Das stereotype Bild von Gewalt in der Partnerschaft zeigt eine dem Mann körperlich unterlegene Frau, die den Attacken des Partners wehrlos ausgesetzt ist. Dass sich eine solche Gewalt sehr wohl auch von einer Frau ausgehend gegen den Mann richten kann, mutet für manche Menschen seltsam an. Und doch: Diese Form der Gewalt gegen Männer gibt es - allerdings meist verborgen hinter einer unüberwindbaren Mauer aus Scham.

Der unter dem Pseudonym Tami Weissenberg publizierende Autor aus Sachsen hat in seinem ersten Buch "Darjeeling Pur" mit bedrückender Intensität die sich sukzessive aufbauenden Gewaltexzesse durch seine damalige Ehefrau geschildert. Unglaublich, aber wahr: Die namentlich nicht genannte, zierliche Frau drangsalierte einen beruflich erfolgreichen, hundert Kilo schweren und fast zwei Meter großen Mann, der sich niemals wehrte oder gar zurückschlug.

Im zweiten Band seines autobiografischen Berichts, der den Titel "Weg ins Leben" trägt und am 30. März 2021 in der Edition Outbird erschienen ist, beschreibt Tami Weissenberg, wie es überhaupt dazu kommen konnte, dass er in den Teufelskreis der Abhängigkeit von seiner Frau geriet. Eine Abhängigkeit, die er fast mit seinem Leben bezahlt hätte. Es ist schmerzlich, aber unverzichtbar, vor der Lektüre von "Weg ins Leben" zuerst "Darjeeling Pur" zu lesen.

In sachlich-nüchternem Ton reißt der Autor in seinem aktuellen Buch die Fassade der vermeintlichen Bilderbuchfamilie ein, die mit mondänem Haus, großem Garten und teuren Autos Nachbarn und Bekannte zu beeindrucken wusste.
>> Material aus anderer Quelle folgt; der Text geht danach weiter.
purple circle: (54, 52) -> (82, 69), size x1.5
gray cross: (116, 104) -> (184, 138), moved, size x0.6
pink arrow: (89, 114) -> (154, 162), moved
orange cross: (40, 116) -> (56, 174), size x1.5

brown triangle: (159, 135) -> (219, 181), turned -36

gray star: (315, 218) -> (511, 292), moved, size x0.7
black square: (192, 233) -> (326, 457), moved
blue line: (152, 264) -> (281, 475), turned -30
Mit psychologischer Scharfsinnigkeit zeichnet er den Worst Case nach, der seinen Anfang nahm, als er und seine Exfrau sich kennenlernten: Sie weckte in ihm den Beschützerinstinkt, er, unerfahren in Partnerschaftsdingen, gab nach und nach sein eigenständiges Leben für sie auf und fand sich schließlich in seinem eigenen Albtraum wieder.

Wie weit er gegangen ist, welche Grenzen und Gesetze er überschritten hat, nur um seine damalige Frau ruhigzustellen, schildert Tami Weissenberg mit ehrlicher Reue, ohne sich dabei selbst in Schutz zu nehmen. Er steht zu seinen Fehlern und seinen Worten merkt man an, dass er heute, mit einigen Jahren Abstand zum Erlebten, und nach vielen Stunden Psychotherapie, geläutert und befreit ist.
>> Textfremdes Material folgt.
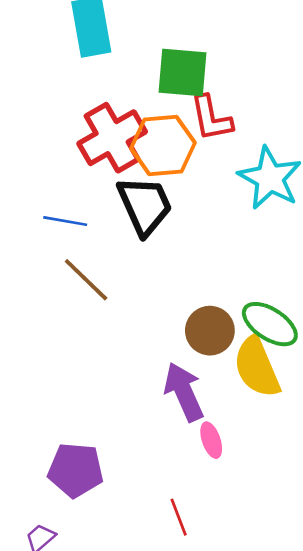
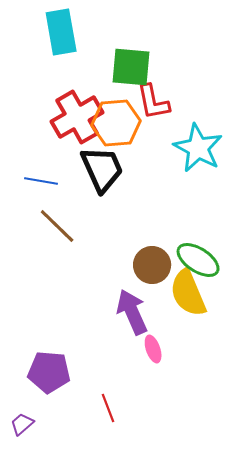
red line: (179, 517) -> (108, 408), moved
Klipp und klar formuliert er, dass er weder Rache an seiner Exfrau üben möchte noch mit den Erlösen aus den Buchverkäufen reich werden will. Denn Letztere fließen ausschließlich in den von ihm gegründeten Weissenberg e. V. - Männernetzwerk Plauen. Der Verein betreibt eine von staatlicher Seite mitfinanzierte Schutzwohnung für von häuslicher Gewalt betroffene Männer und verfügt über ein kompetentes Netzwerk zur Beratung der Opfer.
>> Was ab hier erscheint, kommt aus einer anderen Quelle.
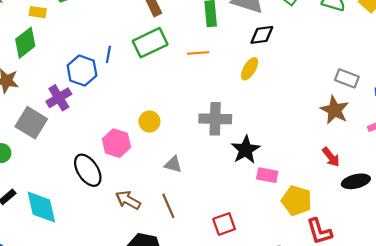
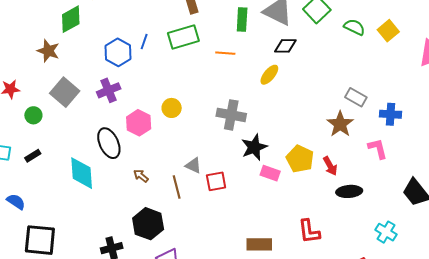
purple cross: (59, 98) -> (109, 90), moved
gray triangle: (173, 164) -> (193, 165), moved
brown arrow: (128, 200) -> (141, 176), size x0.7
yellow pentagon: (297, 201) -> (300, 159), moved
cyan diamond: (41, 207) -> (82, 173), moved
red square: (224, 224) -> (216, 181), moved

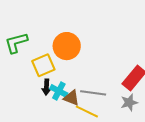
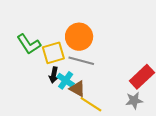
green L-shape: (16, 43) -> (29, 44), moved, turned -115
gray line: (93, 93) -> (81, 61), moved

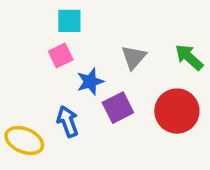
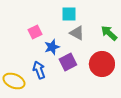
cyan square: (69, 21) -> (69, 14), moved
gray triangle: (134, 57) -> (77, 33), turned -42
Inzwischen ist Tami Weissenberg viel herumgekommen, war in Presse, Funk und Fernsehen vertreten. Er erzählt seine Geschichte nicht, um Mitleid oder Ruhm zu erhaschen. Tami Weissenberg ist ein unglaublich engagierter Kämpfer. Im Anhang des Buchs zeugen Presseartikel und Fotos von seinen zahlreichen Auftritten, in deren Rahmen er dem Thema Gewalt gegen Männer ein Gesicht gibt - sein Gesicht.

So ist aus etwas Furchtbarem dennoch etwas Gutes erwachsen. Doch bis dahin war es ein steiniger, schmerzhafter und langer Weg, an dem Tami Weissenberg den Leser offen und ehrlich teilhaben lässt. Er hat viel über sich selbst gelernt. Mit Fleiß und Hingabe hat er ehrenamtlich ein Hilfsprojekt initiiert, das es damals, als er selbst Gewaltopfer war, nicht gab. Und das Wichtigste: Er ist endlich glücklich.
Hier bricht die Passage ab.